### Working data

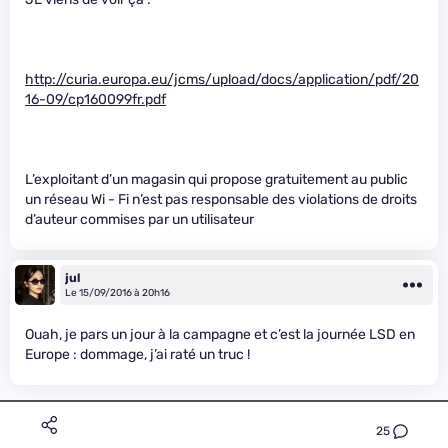
http://curia.europa.eu/jcms/upload/docs/application/pdf/20
16-09/cp160099fr.pdf
L’exploitant d’un magasin qui propose gratuitement au public
un réseau Wi - Fi n’est pas responsable des violations de droits
d’auteur commises par un utilisateur
jul
Le 15/09/2016 à 20h16
Ouah, je pars un jour à la campagne et c’est la journée LSD en
Europe : dommage, j’ai raté un truc !
25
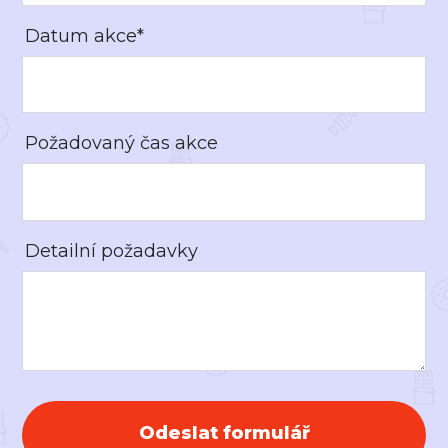
Datum akce*
Požadovaný čas akce
Detailní požadavky
Odeslat formulář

### Brief
I need the lines from the line holding "un réseau Wi" through the end of the material, inclusive, restated word for word and without pictures.

### Task solution
un réseau Wi - Fi n’est pas responsable des violations de droits
d’auteur commises par un utilisateur
jul
Le 15/09/2016 à 20h16
Ouah, je pars un jour à la campagne et c’est la journée LSD en
Europe : dommage, j’ai raté un truc !
25
Datum akce*
Požadovaný čas akce
Detailní požadavky
Odeslat formulář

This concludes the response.